Dataset entries
════════════════

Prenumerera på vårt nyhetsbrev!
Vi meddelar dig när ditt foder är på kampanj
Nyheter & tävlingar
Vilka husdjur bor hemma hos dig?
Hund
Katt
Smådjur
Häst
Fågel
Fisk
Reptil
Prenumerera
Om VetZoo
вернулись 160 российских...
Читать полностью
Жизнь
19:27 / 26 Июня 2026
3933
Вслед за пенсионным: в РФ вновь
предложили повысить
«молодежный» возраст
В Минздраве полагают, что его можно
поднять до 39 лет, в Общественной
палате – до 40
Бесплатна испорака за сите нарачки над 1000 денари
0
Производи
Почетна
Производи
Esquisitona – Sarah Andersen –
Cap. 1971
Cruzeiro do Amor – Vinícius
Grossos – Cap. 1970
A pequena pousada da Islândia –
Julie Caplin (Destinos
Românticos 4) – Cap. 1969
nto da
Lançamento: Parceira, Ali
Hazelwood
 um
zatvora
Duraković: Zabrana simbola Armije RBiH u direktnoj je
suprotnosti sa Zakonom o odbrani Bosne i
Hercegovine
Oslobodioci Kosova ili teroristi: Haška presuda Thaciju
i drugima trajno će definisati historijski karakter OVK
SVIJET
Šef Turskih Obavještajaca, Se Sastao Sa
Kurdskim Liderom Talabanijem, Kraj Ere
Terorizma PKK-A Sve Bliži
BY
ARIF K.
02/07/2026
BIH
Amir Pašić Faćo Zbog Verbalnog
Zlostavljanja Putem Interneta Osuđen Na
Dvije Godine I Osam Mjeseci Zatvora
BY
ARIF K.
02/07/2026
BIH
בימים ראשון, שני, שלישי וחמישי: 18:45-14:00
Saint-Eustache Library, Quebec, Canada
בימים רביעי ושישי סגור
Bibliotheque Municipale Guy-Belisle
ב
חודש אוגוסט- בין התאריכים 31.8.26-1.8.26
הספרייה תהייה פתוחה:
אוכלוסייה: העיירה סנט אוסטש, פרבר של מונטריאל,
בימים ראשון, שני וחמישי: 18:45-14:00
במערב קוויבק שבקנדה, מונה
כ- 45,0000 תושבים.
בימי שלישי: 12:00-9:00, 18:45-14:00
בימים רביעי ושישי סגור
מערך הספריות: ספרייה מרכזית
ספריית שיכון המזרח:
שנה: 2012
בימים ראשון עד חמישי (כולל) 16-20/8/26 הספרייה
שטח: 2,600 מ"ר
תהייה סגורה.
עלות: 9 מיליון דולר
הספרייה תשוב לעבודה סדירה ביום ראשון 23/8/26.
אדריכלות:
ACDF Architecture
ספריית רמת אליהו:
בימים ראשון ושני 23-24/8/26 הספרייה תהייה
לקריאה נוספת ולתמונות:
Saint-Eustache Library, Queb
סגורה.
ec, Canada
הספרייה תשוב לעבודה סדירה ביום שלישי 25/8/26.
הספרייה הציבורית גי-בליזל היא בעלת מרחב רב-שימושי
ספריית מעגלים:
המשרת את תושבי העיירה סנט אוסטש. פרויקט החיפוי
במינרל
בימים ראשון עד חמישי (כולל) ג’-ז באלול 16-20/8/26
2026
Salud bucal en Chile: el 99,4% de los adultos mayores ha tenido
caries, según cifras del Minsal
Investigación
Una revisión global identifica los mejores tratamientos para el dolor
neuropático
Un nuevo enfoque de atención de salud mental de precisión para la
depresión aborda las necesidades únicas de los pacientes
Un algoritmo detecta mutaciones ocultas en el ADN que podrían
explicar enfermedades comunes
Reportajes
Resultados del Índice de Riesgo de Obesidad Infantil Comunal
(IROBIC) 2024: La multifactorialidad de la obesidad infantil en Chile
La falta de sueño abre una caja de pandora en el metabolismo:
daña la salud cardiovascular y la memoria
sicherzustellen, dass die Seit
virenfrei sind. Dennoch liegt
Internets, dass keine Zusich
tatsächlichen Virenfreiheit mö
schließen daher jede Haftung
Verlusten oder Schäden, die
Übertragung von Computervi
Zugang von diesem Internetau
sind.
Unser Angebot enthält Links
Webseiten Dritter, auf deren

════════════════

• **WHAT THE TASK REQUIRES**: Could you print every record above exactly as it appears?

• **TASK SOLUTION**:
Prenumerera på vårt nyhetsbrev!
Vi meddelar dig när ditt foder är på kampanj
Nyheter & tävlingar
Vilka husdjur bor hemma hos dig?
Hund
Katt
Smådjur
Häst
Fågel
Fisk
Reptil
Prenumerera
Om VetZoo
вернулись 160 российских...
Читать полностью
Жизнь
19:27 / 26 Июня 2026
3933
Вслед за пенсионным: в РФ вновь
предложили повысить
«молодежный» возраст
В Минздраве полагают, что его можно
поднять до 39 лет, в Общественной
палате – до 40
Бесплатна испорака за сите нарачки над 1000 денари
0
Производи
Почетна
Производи
Esquisitona – Sarah Andersen –
Cap. 1971
Cruzeiro do Amor – Vinícius
Grossos – Cap. 1970
A pequena pousada da Islândia –
Julie Caplin (Destinos
Românticos 4) – Cap. 1969
nto da
Lançamento: Parceira, Ali
Hazelwood
 um
zatvora
Duraković: Zabrana simbola Armije RBiH u direktnoj je
suprotnosti sa Zakonom o odbrani Bosne i
Hercegovine
Oslobodioci Kosova ili teroristi: Haška presuda Thaciju
i drugima trajno će definisati historijski karakter OVK
SVIJET
Šef Turskih Obavještajaca, Se Sastao Sa
Kurdskim Liderom Talabanijem, Kraj Ere
Terorizma PKK-A Sve Bliži
BY
ARIF K.
02/07/2026
BIH
Amir Pašić Faćo Zbog Verbalnog
Zlostavljanja Putem Interneta Osuđen Na
Dvije Godine I Osam Mjeseci Zatvora
BY
ARIF K.
02/07/2026
BIH
בימים ראשון, שני, שלישי וחמישי: 18:45-14:00
Saint-Eustache Library, Quebec, Canada
בימים רביעי ושישי סגור
Bibliotheque Municipale Guy-Belisle
ב
חודש אוגוסט- בין התאריכים 31.8.26-1.8.26
הספרייה תהייה פתוחה:
אוכלוסייה: העיירה סנט אוסטש, פרבר של מונטריאל,
בימים ראשון, שני וחמישי: 18:45-14:00
במערב קוויבק שבקנדה, מונה
כ- 45,0000 תושבים.
בימי שלישי: 12:00-9:00, 18:45-14:00
בימים רביעי ושישי סגור
מערך הספריות: ספרייה מרכזית
ספריית שיכון המזרח:
שנה: 2012
בימים ראשון עד חמישי (כולל) 16-20/8/26 הספרייה
שטח: 2,600 מ"ר
תהייה סגורה.
עלות: 9 מיליון דולר
הספרייה תשוב לעבודה סדירה ביום ראשון 23/8/26.
אדריכלות:
ACDF Architecture
ספריית רמת אליהו:
בימים ראשון ושני 23-24/8/26 הספרייה תהייה
לקריאה נוספת ולתמונות:
Saint-Eustache Library, Queb
סגורה.
ec, Canada
הספרייה תשוב לעבודה סדירה ביום שלישי 25/8/26.
הספרייה הציבורית גי-בליזל היא בעלת מרחב רב-שימושי
ספריית מעגלים:
המשרת את תושבי העיירה סנט אוסטש. פרויקט החיפוי
במינרל
בימים ראשון עד חמישי (כולל) ג’-ז באלול 16-20/8/26
2026
Salud bucal en Chile: el 99,4% de los adultos mayores ha tenido
caries, según cifras del Minsal
Investigación
Una revisión global identifica los mejores tratamientos para el dolor
neuropático
Un nuevo enfoque de atención de salud mental de precisión para la
depresión aborda las necesidades únicas de los pacientes
Un algoritmo detecta mutaciones ocultas en el ADN que podrían
explicar enfermedades comunes
Reportajes
Resultados del Índice de Riesgo de Obesidad Infantil Comunal
(IROBIC) 2024: La multifactorialidad de la obesidad infantil en Chile
La falta de sueño abre una caja de pandora en el metabolismo:
daña la salud cardiovascular y la memoria
sicherzustellen, dass die Seit
virenfrei sind. Dennoch liegt
Internets, dass keine Zusich
tatsächlichen Virenfreiheit mö
schließen daher jede Haftung
Verlusten oder Schäden, die
Übertragung von Computervi
Zugang von diesem Internetau
sind.
Unser Angebot enthält Links
Webseiten Dritter, auf deren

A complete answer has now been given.